IEEE Trans Image Process. 2020;29(1):2066-2077. doi: 10.1109/TIP.2019.2941644. Epub 2019 Oct 22.
Semantic image segmentation is an important yet unsolved problem. One of the major challenges is the large variability of the object scales. To tackle this scale problem, we propose a Scale-Adaptive Network (SAN) which consists of multiple branches with each one taking charge of the segmentation of the objects of a certain range of scales. Given an image, SAN first computes a dense scale map indicating the scale of each pixel which is automatically determined by the size of the enclosing object. Then the features of different branches are fused according to the scale map to generate the final segmentation map. To ensure that each branch indeed learns the features for a certain scale, we propose a scale-induced ground-truth map and enforce a scale-aware segmentation loss for the corresponding branch in addition to the final loss. Extensive experiments over the PASCAL-Person-Part, the PASCAL VOC 2012, and the Look into Person datasets demonstrate that our SAN can handle the large variability of the object scales and outperforms the state-of-the-art semantic segmentation methods.

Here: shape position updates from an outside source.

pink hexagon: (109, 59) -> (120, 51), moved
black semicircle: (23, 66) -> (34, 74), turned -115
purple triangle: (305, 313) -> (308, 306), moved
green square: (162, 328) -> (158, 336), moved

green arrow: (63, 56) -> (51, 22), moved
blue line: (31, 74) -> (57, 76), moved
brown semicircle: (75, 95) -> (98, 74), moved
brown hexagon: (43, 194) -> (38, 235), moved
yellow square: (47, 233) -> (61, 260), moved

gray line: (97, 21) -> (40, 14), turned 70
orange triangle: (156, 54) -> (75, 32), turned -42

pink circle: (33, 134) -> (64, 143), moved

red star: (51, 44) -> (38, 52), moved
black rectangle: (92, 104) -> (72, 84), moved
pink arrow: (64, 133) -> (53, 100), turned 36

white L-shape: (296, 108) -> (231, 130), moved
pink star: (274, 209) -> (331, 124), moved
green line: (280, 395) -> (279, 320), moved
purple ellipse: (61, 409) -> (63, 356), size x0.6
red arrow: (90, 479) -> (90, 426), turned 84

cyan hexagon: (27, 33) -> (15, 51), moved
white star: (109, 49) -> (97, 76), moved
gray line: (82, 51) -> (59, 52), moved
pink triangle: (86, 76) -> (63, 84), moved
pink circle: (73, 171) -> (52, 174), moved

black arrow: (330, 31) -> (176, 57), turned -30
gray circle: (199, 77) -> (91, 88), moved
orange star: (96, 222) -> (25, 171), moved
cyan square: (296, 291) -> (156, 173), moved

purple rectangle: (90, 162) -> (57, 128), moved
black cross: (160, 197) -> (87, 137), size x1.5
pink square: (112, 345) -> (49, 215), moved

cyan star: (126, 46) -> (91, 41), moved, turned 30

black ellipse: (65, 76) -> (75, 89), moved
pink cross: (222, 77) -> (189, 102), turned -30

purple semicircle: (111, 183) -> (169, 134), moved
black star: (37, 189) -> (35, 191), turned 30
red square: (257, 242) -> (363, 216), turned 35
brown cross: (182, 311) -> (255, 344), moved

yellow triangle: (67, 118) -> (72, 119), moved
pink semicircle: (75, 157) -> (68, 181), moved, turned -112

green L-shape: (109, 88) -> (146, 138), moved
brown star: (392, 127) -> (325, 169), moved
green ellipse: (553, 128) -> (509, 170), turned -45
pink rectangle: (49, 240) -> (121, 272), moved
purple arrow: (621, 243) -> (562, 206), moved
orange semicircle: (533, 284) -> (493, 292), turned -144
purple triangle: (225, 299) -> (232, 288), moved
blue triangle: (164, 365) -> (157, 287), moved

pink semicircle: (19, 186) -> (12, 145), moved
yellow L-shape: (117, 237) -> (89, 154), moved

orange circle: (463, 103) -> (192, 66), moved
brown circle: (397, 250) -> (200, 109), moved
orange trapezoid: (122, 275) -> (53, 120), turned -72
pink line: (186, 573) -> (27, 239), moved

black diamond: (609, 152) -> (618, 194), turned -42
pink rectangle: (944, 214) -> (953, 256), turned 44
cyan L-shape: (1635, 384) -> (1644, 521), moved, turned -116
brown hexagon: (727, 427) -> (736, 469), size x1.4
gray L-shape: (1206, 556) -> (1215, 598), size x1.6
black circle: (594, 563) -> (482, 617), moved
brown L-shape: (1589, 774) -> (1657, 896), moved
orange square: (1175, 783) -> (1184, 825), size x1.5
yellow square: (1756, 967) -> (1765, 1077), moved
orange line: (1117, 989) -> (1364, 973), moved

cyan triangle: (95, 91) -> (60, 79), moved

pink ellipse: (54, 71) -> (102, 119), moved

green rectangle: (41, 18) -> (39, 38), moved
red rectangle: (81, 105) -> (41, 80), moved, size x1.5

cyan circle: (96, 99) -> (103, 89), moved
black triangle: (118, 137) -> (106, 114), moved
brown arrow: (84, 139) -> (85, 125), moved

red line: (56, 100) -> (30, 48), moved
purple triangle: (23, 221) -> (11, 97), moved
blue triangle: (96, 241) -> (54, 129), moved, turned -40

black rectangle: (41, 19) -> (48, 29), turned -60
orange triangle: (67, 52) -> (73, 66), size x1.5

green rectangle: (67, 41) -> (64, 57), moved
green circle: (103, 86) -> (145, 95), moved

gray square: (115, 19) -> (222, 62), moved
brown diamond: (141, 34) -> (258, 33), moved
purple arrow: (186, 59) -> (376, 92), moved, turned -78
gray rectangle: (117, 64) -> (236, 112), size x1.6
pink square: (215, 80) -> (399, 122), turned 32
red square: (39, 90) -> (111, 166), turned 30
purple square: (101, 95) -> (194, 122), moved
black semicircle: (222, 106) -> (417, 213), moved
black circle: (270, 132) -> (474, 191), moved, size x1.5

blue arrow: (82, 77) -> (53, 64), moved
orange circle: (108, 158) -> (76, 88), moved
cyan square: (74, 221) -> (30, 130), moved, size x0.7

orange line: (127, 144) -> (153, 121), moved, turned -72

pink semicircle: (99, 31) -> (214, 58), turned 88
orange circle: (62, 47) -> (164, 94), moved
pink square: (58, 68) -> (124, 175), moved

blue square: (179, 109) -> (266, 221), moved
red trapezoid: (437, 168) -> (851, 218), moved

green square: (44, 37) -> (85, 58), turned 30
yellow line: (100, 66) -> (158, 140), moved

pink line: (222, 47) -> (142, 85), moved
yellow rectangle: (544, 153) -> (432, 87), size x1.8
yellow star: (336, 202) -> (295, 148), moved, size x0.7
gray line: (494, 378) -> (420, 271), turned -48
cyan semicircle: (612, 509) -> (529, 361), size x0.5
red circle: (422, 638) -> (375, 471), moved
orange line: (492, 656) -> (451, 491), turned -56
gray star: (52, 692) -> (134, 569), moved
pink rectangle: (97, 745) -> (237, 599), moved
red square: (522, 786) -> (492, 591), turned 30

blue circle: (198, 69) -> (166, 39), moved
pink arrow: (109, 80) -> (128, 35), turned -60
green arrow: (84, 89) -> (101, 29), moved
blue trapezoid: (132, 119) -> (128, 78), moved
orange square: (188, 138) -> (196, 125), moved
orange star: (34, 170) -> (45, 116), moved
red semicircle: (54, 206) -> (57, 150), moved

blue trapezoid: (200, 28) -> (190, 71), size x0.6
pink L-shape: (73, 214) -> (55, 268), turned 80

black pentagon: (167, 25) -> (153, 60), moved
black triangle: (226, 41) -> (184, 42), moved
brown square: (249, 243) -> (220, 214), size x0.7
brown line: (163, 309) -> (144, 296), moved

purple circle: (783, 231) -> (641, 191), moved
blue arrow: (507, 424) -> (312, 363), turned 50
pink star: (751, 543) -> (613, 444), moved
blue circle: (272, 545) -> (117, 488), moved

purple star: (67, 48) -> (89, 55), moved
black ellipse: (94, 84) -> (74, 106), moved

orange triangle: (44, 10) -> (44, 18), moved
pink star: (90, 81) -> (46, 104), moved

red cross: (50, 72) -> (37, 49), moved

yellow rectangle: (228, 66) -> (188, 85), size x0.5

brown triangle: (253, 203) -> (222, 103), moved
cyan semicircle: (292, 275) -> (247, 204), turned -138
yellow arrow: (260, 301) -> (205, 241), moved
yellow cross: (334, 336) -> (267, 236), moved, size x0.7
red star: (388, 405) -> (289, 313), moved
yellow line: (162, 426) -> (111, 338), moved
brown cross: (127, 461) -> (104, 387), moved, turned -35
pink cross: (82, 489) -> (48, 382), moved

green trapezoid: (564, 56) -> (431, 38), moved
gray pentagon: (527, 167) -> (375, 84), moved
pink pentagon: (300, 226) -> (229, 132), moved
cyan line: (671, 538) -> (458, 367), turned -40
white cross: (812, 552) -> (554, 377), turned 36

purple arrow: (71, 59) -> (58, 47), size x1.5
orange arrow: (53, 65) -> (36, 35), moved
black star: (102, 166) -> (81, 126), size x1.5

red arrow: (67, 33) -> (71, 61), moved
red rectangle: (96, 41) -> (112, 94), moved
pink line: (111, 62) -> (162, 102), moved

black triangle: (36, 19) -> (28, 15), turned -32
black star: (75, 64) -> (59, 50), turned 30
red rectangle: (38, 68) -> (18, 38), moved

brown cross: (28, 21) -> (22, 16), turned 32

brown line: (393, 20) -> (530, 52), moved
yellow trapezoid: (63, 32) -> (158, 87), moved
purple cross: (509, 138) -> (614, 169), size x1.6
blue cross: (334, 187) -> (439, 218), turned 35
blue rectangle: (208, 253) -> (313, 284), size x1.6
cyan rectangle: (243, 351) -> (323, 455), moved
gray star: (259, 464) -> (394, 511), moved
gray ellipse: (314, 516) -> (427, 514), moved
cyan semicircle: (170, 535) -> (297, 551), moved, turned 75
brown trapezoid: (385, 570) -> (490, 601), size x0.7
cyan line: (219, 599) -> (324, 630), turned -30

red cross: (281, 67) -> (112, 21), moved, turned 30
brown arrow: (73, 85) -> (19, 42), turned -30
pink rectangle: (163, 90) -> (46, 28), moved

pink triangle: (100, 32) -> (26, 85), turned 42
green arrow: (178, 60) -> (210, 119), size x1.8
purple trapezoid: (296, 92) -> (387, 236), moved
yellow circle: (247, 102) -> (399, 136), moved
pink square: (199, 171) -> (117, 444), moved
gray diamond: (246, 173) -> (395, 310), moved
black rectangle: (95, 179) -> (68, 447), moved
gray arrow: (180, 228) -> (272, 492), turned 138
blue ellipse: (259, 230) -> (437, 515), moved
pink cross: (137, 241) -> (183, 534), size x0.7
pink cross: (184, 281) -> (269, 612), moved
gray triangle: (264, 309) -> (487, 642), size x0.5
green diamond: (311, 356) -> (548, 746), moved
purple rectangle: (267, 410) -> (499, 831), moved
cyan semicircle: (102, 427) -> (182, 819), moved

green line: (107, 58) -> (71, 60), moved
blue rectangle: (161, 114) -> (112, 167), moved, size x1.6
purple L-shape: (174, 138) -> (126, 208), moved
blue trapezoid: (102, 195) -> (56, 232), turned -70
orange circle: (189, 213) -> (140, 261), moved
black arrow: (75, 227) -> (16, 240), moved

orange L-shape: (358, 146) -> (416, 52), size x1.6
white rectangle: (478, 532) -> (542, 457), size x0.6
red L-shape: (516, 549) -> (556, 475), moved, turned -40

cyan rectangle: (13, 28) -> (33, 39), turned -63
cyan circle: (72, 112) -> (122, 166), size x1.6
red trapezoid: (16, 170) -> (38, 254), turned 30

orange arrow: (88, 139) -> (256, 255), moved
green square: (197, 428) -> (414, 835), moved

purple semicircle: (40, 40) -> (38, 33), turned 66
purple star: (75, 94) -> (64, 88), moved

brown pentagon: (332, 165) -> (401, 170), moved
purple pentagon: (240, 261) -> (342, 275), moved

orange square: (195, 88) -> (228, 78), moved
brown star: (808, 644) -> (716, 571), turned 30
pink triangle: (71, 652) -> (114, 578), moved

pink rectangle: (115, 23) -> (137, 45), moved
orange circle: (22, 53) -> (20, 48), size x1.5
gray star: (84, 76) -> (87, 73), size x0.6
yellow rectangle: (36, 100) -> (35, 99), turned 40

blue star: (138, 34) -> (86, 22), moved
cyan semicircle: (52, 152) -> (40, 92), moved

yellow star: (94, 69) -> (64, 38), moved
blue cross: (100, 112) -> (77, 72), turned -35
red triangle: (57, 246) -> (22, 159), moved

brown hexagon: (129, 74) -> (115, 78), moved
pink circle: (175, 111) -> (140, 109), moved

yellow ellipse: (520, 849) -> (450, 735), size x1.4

语义图像分割是一个重要但尚未解决的问题。其中一个主要挑战是目标尺度的巨大可变性。为了解决这个尺度问题,我们提出了一种 Scale-Adaptive Network(SAN),它由多个分支组成,每个分支负责分割一定范围尺度的目标。给定一张图像,SAN 首先计算一个密集的尺度图,指示每个像素的尺度,该尺度由包围对象的大小自动确定。然后根据尺度图融合不同分支的特征,生成最终的分割图。为了确保每个分支确实学习了特定尺度的特征,我们提出了一种尺度诱导的真实标签图,并在最终损失之外,为相应的分支施加一种尺度感知的分割损失。在 PASCAL-Person-Part、PASCAL VOC 2012 和 Look into Person 数据集上的广泛实验表明,我们的 SAN 可以处理目标尺度的巨大可变性,并且优于最新的语义分割方法。